Start of Block

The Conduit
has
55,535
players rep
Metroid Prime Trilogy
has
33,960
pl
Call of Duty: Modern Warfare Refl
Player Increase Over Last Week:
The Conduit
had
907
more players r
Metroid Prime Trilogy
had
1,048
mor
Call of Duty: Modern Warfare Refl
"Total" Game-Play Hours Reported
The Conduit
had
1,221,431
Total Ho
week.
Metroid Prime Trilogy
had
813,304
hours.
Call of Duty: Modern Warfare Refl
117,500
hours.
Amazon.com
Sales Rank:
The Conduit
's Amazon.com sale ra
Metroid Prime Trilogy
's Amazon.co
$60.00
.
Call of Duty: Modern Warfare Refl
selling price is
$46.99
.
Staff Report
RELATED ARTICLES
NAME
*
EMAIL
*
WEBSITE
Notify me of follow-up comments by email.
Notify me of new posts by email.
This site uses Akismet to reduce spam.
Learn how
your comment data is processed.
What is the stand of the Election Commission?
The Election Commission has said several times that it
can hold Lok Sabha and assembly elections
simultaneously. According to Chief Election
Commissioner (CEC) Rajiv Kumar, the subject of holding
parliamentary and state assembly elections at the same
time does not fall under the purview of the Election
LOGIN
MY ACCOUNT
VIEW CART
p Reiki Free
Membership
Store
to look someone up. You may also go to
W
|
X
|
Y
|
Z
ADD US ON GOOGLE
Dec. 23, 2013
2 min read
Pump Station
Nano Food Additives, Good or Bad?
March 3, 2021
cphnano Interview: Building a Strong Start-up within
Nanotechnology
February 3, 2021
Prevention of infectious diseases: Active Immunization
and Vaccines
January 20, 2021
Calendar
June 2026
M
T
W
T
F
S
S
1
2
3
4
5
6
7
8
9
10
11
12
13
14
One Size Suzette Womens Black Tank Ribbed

End of Block

**REQUIREMENT**
Please work out how many lines in this listing contain "elections", then give only that number.

**ANSWER SECTION**
2